Le recite e/o spettacoli – Ad appena tre anni di età già dal primo anno della scuola dell’infanzia i bambini sono sottoposti a coreografie, canti e recite di vario genere nemmeno fossero a Broadway. Le maestre stanno lì stressantissime a far funzionare tutta la confezione per non deludere le aspettative e a stressare i piccoli allievi, per buona pace dei meno portati ai balletti che conosceranno già le prime critiche e frustrazioni inevitabilmente derivanti. I genitori muniti di ogni tipo di strumento per riprendere e fotografare cercano di catturare il momento per il futuro, senza alla fine guardarlo e goderselo nel presente. E sventurati coloro che finiscono dietro le innumerevoli schiere di alberi genealogici famigliari, perché a questi avvenimenti c’è chi si porta persino i cugini di secondo grado. A fine giornata costoro non sentono più le braccia, dopo averle tenute sollevate per un’ora nel tentativo di fare una ripresa decente sopra le teste dei troppi astanti. Sul gruppo di WhatsApp nei giorni precedenti è il delirio. Per intere giornate l’abbigliamento richiesto per lo spettacolo diventa l’unico oggetto di conversazione innescando una serie infinita di interventi, domande, raffronti, scambi di interi cataloghi di negozi, marche e prezzi. E ciò accade anche se si tratta di indossare una semplicissima maglia bianca.

Forme di resistenza

Ma dopo aver saputo tutto ciò, non bisogna scoraggiarsi. Ci sono sempre possibili sistemi di sopravvivenza per partecipare a questi gruppi in modo meno logorante, e per tutelare la propria salute mentale. Eccone alcuni esempi:

Presenza bianca.  Ci siete ma non scrivete mai sperando non vi notino e si dimentichino che siete il genitore di qualcuno. Nell’immagine del profilo consiglio di non mettere in nessun caso, mai neppure durante le vacanze, la foto di vostro figlio/a o di voi chiaramente visibili. Meglio un paesaggio, un tramonto, una vignetta, un sasso, qualsiasi cosa insomma che non sia personale. Così non vi individueranno e non potranno riconoscervi neppure all’uscita delle lezioni.

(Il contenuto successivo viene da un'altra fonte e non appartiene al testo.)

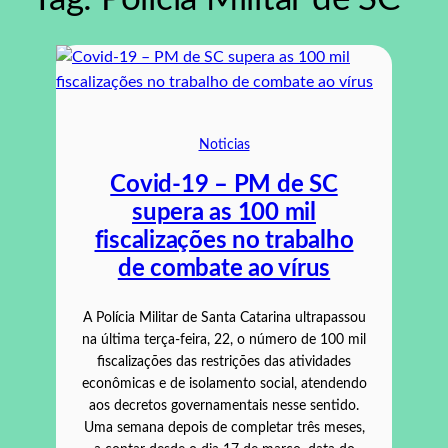
Noticias
Covid-19 – PM de SC
supera as 100 mil
fiscalizações no trabalho
de combate ao vírus
A Polícia Militar de Santa Catarina ultrapassou
na última terça-feira, 22, o número de 100 mil
fiscalizações das restrições das atividades
econômicas e de isolamento social, atendendo
aos decretos governamentais nesse sentido.
Uma semana depois de completar três meses,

Aula di tribunale. Ogni volta che scrivete pensateci prima mille volte e pesate anche le virgole che inserite, ricordandovi che non avete il vostro legale lì a difendervi. Non usate mai le faccine/emoticon/emoji, o come si chiamano, perché se mal interpretate potrebbero innescare una bomba atomica e fare scoppiare una terza guerra mondiale in qualsiasi momento.

-Elettore da referendum. Manifestatevi esclusivamente quando viene richiesta un’imprescindibile adesione a qualcosa che riguardi esclusivamente la scuola e la didattica. Mai per motivi privati tipo le feste, altrimenti verrete interpellati sempre pure su quelli. Intervenite limitandovi a un “Sì” oppure a un “No”. Ricordatevi però che annullare la scheda non sarà possibile, nemmeno con un emoticon per i motivi sopra indicati.

In conclusione di questo mio piccolo compendio semiserio, posso con certezza affermare che in queste nuove forme di “social scolastici” l’ultima cosa che si fa è socializzare. Dopo averne fatto parte infatti si diventa ne casi migliori semplicemente asociali, in quelli più seri ferventi misantropi. A voi la vostra preferenza.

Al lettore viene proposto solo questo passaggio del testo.